Neil nodded. It was a good idea and he wished he’d thought of it. But this writing on the wall wasn’t going to disappear …
he had plenty of time to make sure it was properly recorded and deciphered.
‘What about the tombs?’
‘Wes and I had a quick look at those before. They’re fourteenth-century … family called Munnery … or de Munerie. There are
some later memorials to the Munnery family in the main church … presumably the descendants of this lot.’
He shone his torch on the first of the three tombs, on the battered alabaster figure lying on the top as though asleep. The
beam shifted to the next, a woman in a wimple with her hands pressed together in pious prayer. ‘That’s Eleanor, wife of Urien
de Munerie.’ The light came to rest on the third figure, a noseless knight in armour, his head resting on what looked like
a helmet. ‘And that’s Urien.
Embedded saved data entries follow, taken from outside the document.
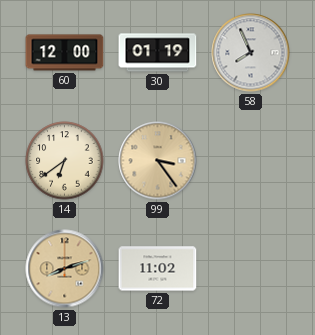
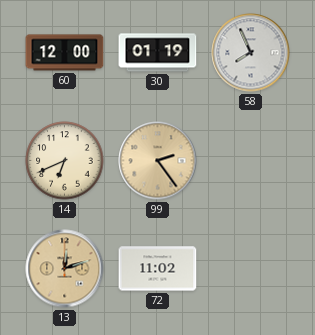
14: 6:39 -> 6:41
99: 3:24 -> 2:24
13: 8:12 -> 12:12
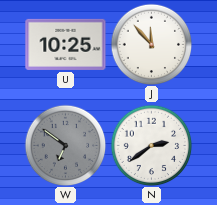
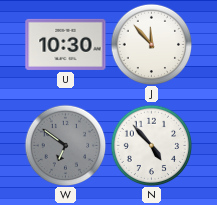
U: 10:25 -> 10:30
N: 2:39 -> 4:53
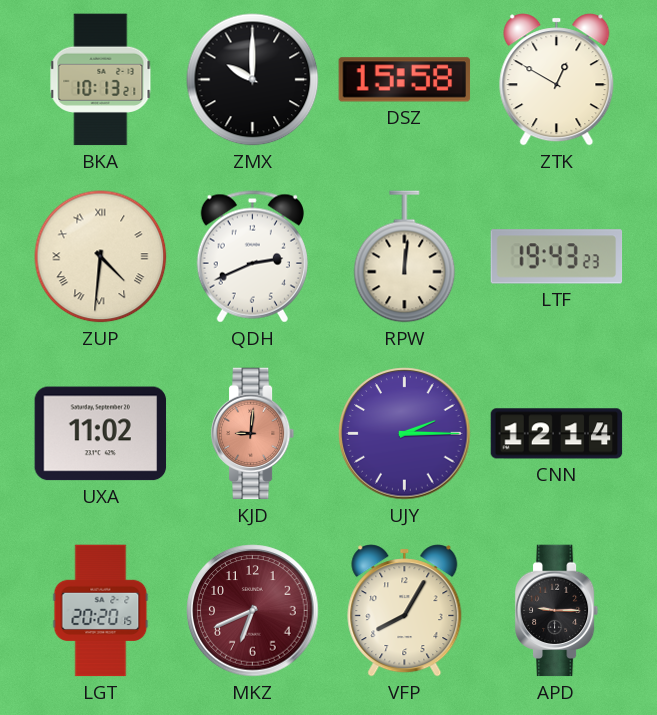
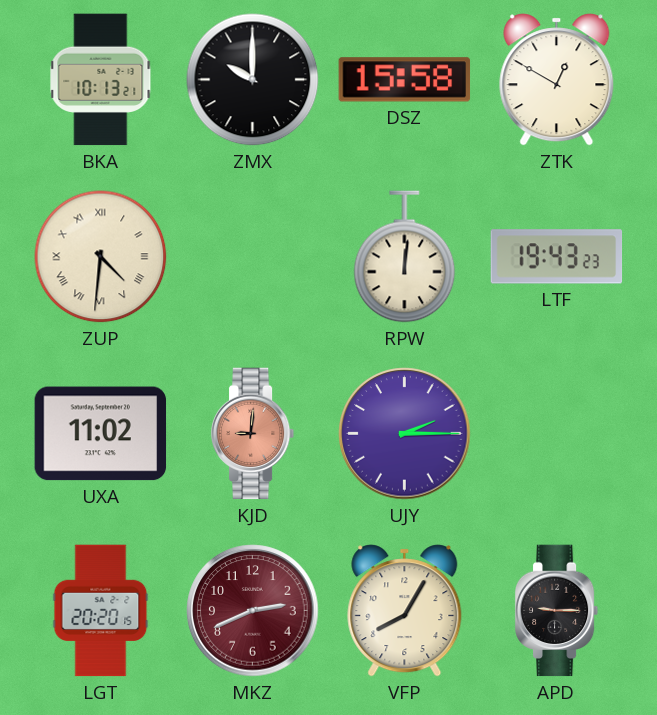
QDH: 2:41 -> none
CNN: 12:14 -> none
MKZ: 6:41 -> 2:41
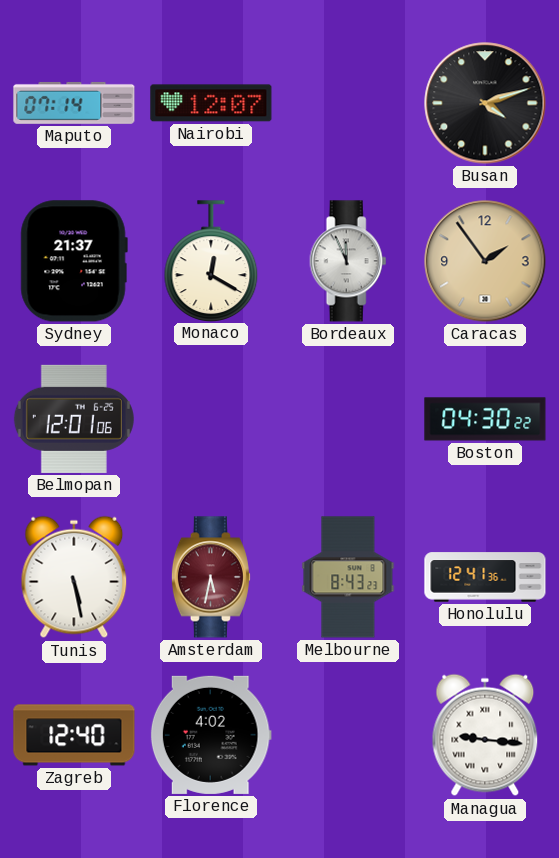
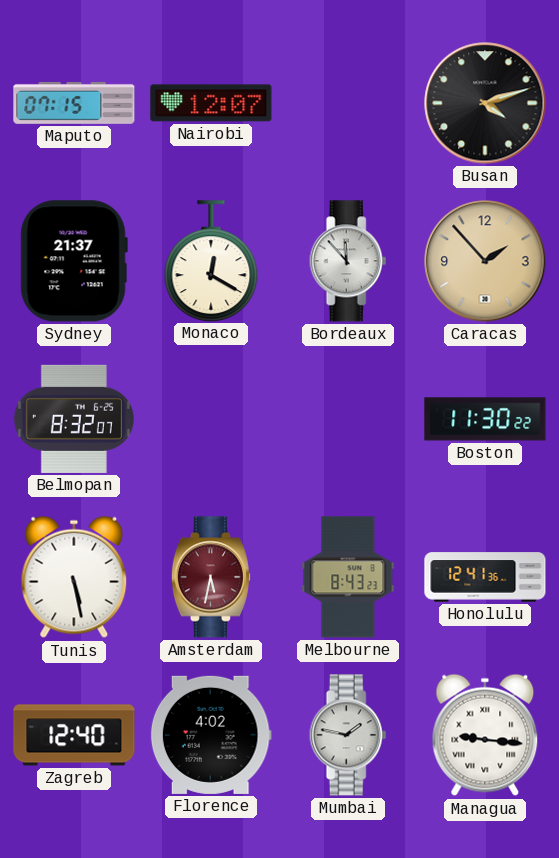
Maputo: 07:14 -> 07:15
Bordeaux: 11:56 -> 11:53
Caracas: 1:54 -> 1:53
Belmopan: 12:01 -> 8:32
Boston: 04:30 -> 11:30
Mumbai: none -> 1:47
It says round the side that he had a son called Robert.’ Neil bent down stiffly to read the inscription.
‘Pray for the soul of his son Robert, be he alive or dead.’
‘What does that mean?’
‘Presumably he went missing.’
‘So do you think this lot died of the plague?’
Neil began to read the rest of the lettering carved around the edge of Urien’s tomb. Pam bent down and ran her fingers over
it in the torchlight. ‘Is this a date here?’ She pointed to what looked like Roman numerals.
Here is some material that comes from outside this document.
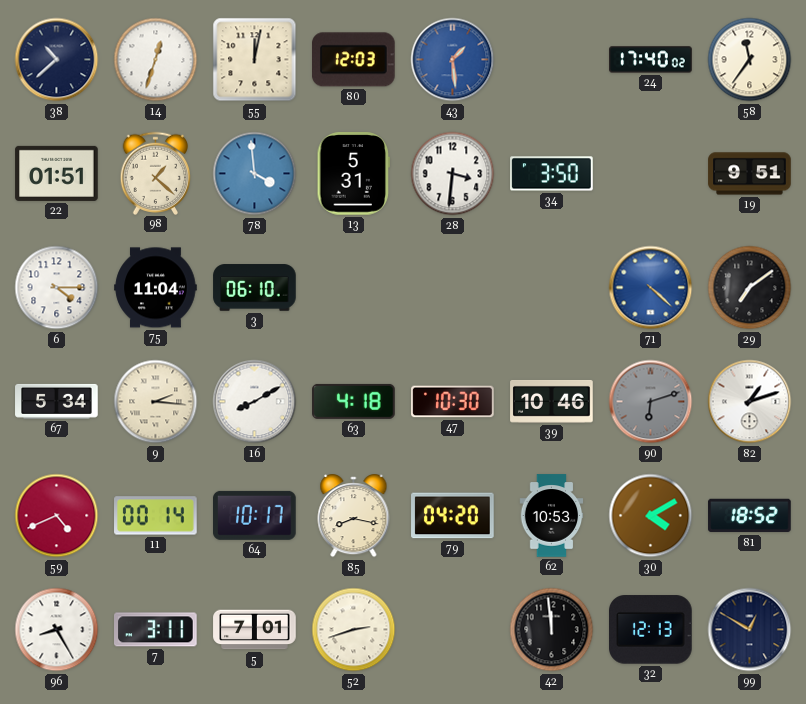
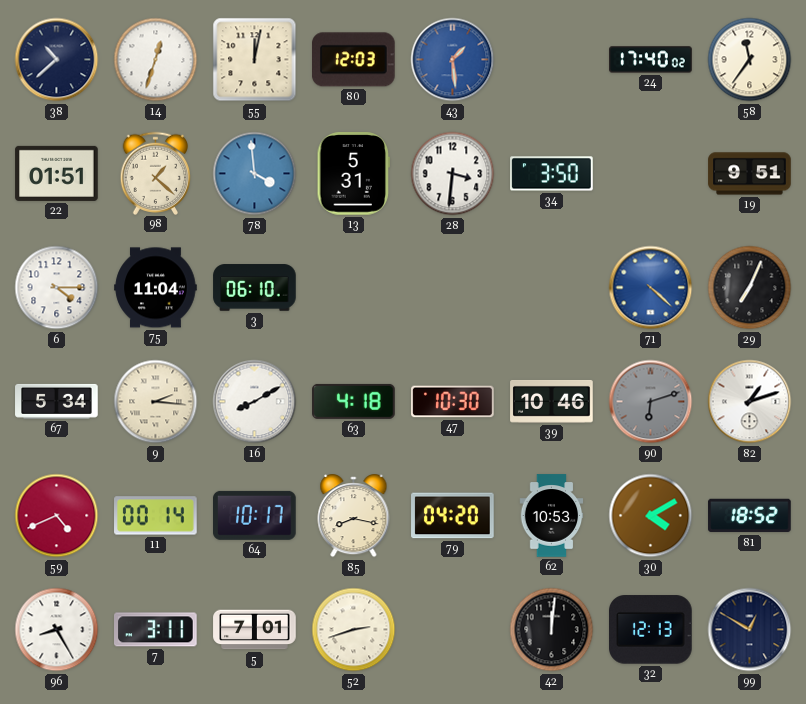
29: 7:09 -> 7:04
42: 11:59 -> 12:01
‘Looks like 1357. If the plague came in 1348, it looks as if old Urien survived it. What about the others?’
‘Can’t see any dates. I wish they had some proper lights in here.’
‘When we come back we can bring something better.’
‘We’re coming back?’ Pam sounded surprised.
‘Well, I am. And I’ll need someone to hold my hand, won’t I?’ He smiled at her hopefully. She felt her child kick within her
and turned away.
‘Why don’t we go into Neston and pick up some tracing paper and pencils so we can make a rubbing of the graffiti?’
Pam sighed. ‘Okay … but can we go now?’
Neil looked disappointed but began to hobble into the nave. Pam followed, turning to lock the door of the tower behind her.
Its secrets could wait until another day. They walked out of the church in silence, and it wasn’t until they were on their
way back to the car that Neil spoke again.
‘I heard the other day that a woman should marry an archaeologist because the more she turns into a ruin, the more fascinating
he’ll find her.’
Pam began to laugh. ‘Pity Wesley gave it all up and joined the police force, then.’
‘You don’t like him being a policeman, do you?’
Pam stopped. ‘I didn’t have much say in the matter. It’s what he wanted to do.’
‘You’re not answering the question.’
She hesitated. ‘I get fed up with it sometimes. The long hours he puts in and …’
‘You don’t have to be a ruin for an archaeologist to fancy you, you know.’
She stopped and stared ahead of her, avoiding Neil’s eyes. ‘I think it’s best if we both forget you said that, don’t you?’
she said quietly after a few moments.
Neil’s face reddened and he said nothing. They got into the car and drove to Neston in silence.
Finding Helen Wilmer’s parents was an easy task. They still lived in the same small bungalow on the outskirts of Belsham.
They had stayed there, hoping all the time that they would hear Helen’s key in the front door … that she
would have a change of heart and return to them. After a few years of painful waiting, Stephen Wilmer had suggested that it
was time to move house and make a fresh start. But his wife had been reluctant … what would Helen do, she said, if she came
home and found strangers in the house? So they had stayed, growing old and waiting for the day when their Helen, their only
child, would come back to them. Hope was the only thing they had left.